All the same, it’s still very well written, funny and some of its points still hit home, whether you’ve ever been there or not. The students who think they can solve all the world’s problems so easily – by banning sex – the academic vs sporty divide: it’s all recognisable.
Jason opened everyone’s eyes to his acting potential with his portrayal of Skullion, the most fervent of Porterhouse supporters, and Richardson’s lefty Master makes an interesting contrast to his later, more famous Machiavellian roles. Sessions is a little bit lacking as the swot who hates all the ‘young gentlemen’ and has a crush on his bedder, but he still manages to carry the b-plot well. And there’s a cracking theme song by the Flying Pickets.
At three hours run-time, it’s a little bit of a marathon but one that’s probably worth running. No extras to speak of on the DVD, but we’re used to that by now from 4dvd.
To win a copy of Porterhouse Blue, as per usual, all you have to do is leave a witty and amusing comment below or plead your case, explaining why you’re the most deserving recipient. The deadline for entries is the 18th June 2008. Good luck!
Porterhouse Blue is available for £19.99, but you can buy it from Amazon.co.uk for £9.48.
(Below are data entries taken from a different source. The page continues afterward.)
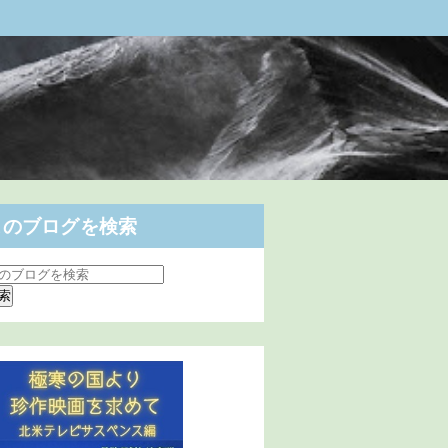
このブログを検索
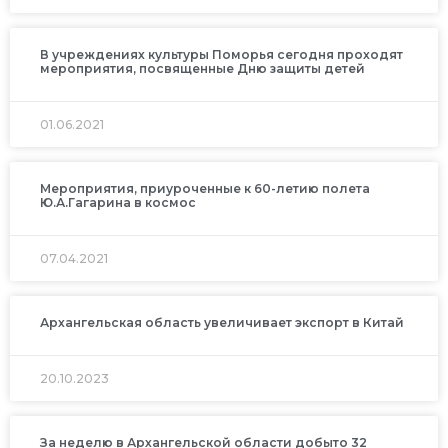
В учреждениях культуры Поморья сегодня проходят
мероприятия, посвященные Дню защиты детей
01.06.2021
Мероприятия, приуроченные к 60-летию полета
Ю.А.Гагарина в космос
07.04.2021
Архангельская область увеличивает экспорт в Китай
20.10.2023
За неделю в Архангельской области добыто 32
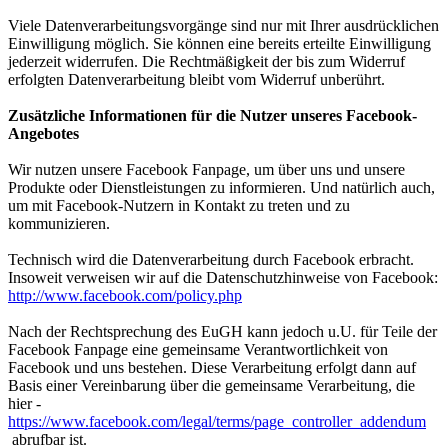
Viele Datenverarbeitungsvorgänge sind nur mit Ihrer ausdrücklichen
Einwilligung möglich. Sie können eine bereits erteilte Einwilligung
jederzeit widerrufen. Die Rechtmäßigkeit der bis zum Widerruf
erfolgten Datenverarbeitung bleibt vom Widerruf unberührt.
Zusätzliche Informationen für die Nutzer unseres Facebook-
Angebotes
Wir nutzen unsere Facebook Fanpage, um über uns und unsere
Produkte oder Dienstleistungen zu informieren. Und natürlich auch,
um mit Facebook-Nutzern in Kontakt zu treten und zu
kommunizieren.
Technisch wird die Datenverarbeitung durch Facebook erbracht.
Insoweit verweisen wir auf die Datenschutzhinweise von Facebook:
http://www.facebook.com/policy.php
Nach der Rechtsprechung des EuGH kann jedoch u.U. für Teile der
Facebook Fanpage eine gemeinsame Verantwortlichkeit von
Facebook und uns bestehen. Diese Verarbeitung erfolgt dann auf
Basis einer Vereinbarung über die gemeinsame Verarbeitung, die
hier -
https://www.facebook.com/legal/terms/page_controller_addendum
abrufbar ist.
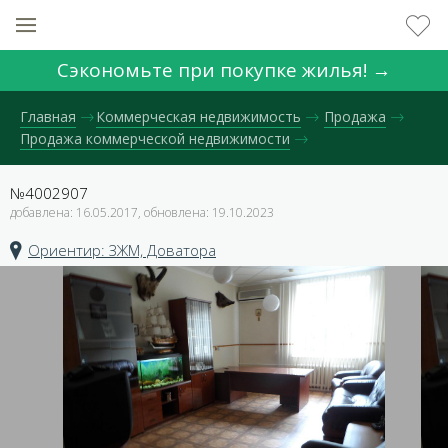
Сэкономьте при покупке жилья! →
Главная
Коммерческая недвижимость
Продажа
Продажа коммерческой недвижимости
№4002907
добавлена: 16.05.2017, обновлена: 19.10.2023
Ориентир: ЗЖМ, Доватора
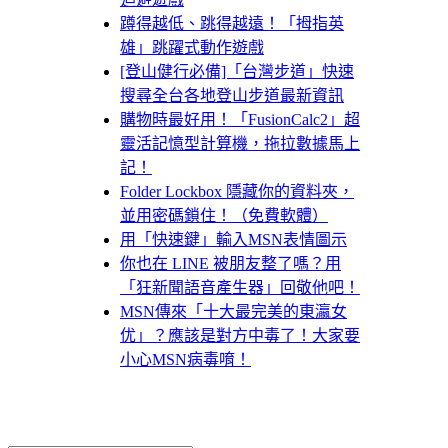
蹲得越低、跳得越遠！「拇指英
雄」跳躍式動作遊戲
[登山健行必備]「台灣步道」快速
搜尋全台各地登山步道最新資訊
購物時最好用！「FusionCalc2」超
靈活記憶型計算機，拖拉數據馬上
記！
Folder Lockbox 隱藏你的資料夾，
並用密碼鎖住！（免費軟體）
用「快速鍵」輸入MSN表情圖示
你也在 LINE 被朋友整了嗎？用
「狂新聞語音產生器」回敬他吧！
MSN傳來「十大最完美的東瀛女
优」？應該是對方中毒了！大家要
小心MSN病毒唷！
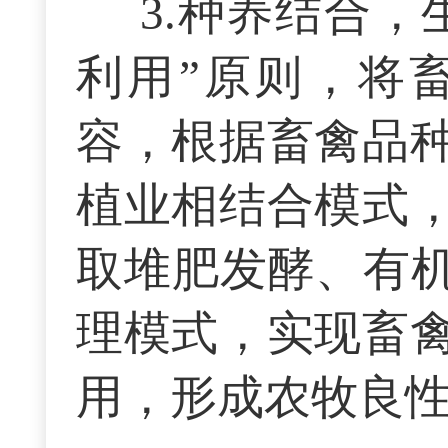
3.种养结合
利用”原则，将
容，根据畜禽品
植业相结合模式
取堆肥发酵、有机
理模式，实现畜
用，形成农牧良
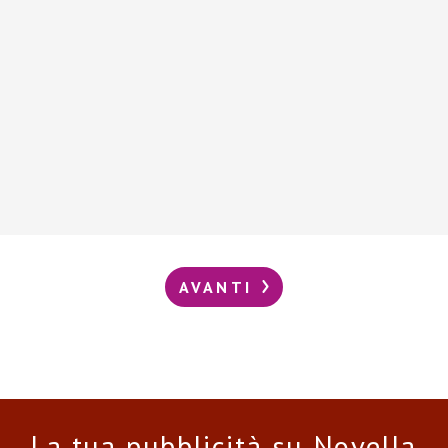
AVANTI
La tua pubblicità su Novella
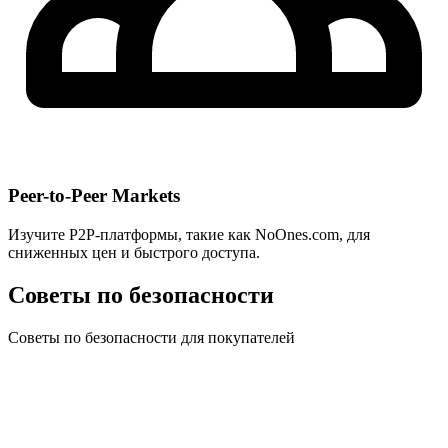
Peer-to-Peer Markets
Изучите P2P-платформы, такие как NoOnes.com, для
сниженных цен и быстрого доступа.
Советы по безопасности
Советы по безопасности для покупателей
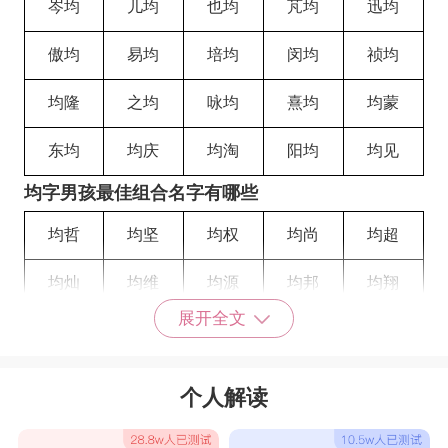
岑均
儿均
也均
芃均
迅均
傲均
易均
培均
闵均
祯均
均隆
之均
咏均
熹均
均蒙
东均
均庆
均淘
阳均
均见
均字男孩最佳组合名字有哪些
均哲
均坚
均权
均尚
均超
均灿
均维
均源
均邦
均翔
展开全文
泽均
尚均
夏均
维均
诗均
正均
柏均
孝均
翱均
惠均
个人解读
祥均
仁均
均贤
仲均
均成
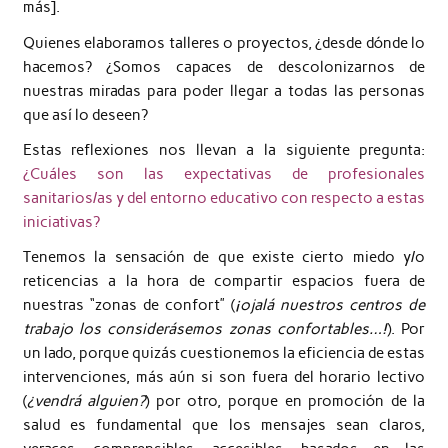
más].
Quienes elaboramos talleres o proyectos, ¿desde dónde lo
hacemos? ¿Somos capaces de descolonizarnos de
nuestras miradas para poder llegar a todas las personas
que así lo deseen?
Estas reflexiones nos llevan a la siguiente pregunta:
¿Cuáles son las expectativas de profesionales
sanitarios/as y del entorno educativo con respecto a estas
iniciativas?
Tenemos la sensación de que existe cierto miedo y/o
reticencias a la hora de compartir espacios fuera de
nuestras “zonas de confort” (
¡ojalá nuestros centros de
trabajo los considerásemos zonas confortables…!
). Por
un lado, porque quizás cuestionemos la eficiencia de estas
intervenciones, más aún si son fuera del horario lectivo
(
¿vendrá alguien?
) por otro, porque en promoción de la
salud es fundamental que los mensajes sean claros,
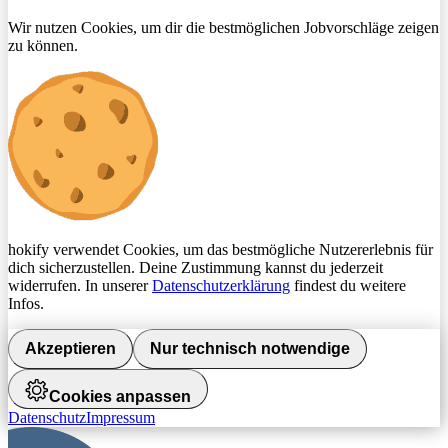
Wir nutzen Cookies, um dir die bestmöglichen Jobvorschläge zeigen
zu können.
hokify verwendet Cookies, um das bestmögliche Nutzererlebnis für
dich sicherzustellen. Deine Zustimmung kannst du jederzeit
widerrufen. In unserer
Datenschutzerklärung
findest du weitere
Infos.
Akzeptieren
Nur technisch notwendige
Cookies anpassen
Datenschutz
Impressum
Disclaimer: I went to Cambridge University. In mitigation, I’ll just say that I did go to one of the more rubbish colleges, rather than one of the posher central ones. It’s interesting to see, incidentally – despite the fact all the Porterhouse scenes were filmed elsewhere – how much the town has changed, and how much it hasn’t. No bike ban on Trinity Street in 1987 for starters…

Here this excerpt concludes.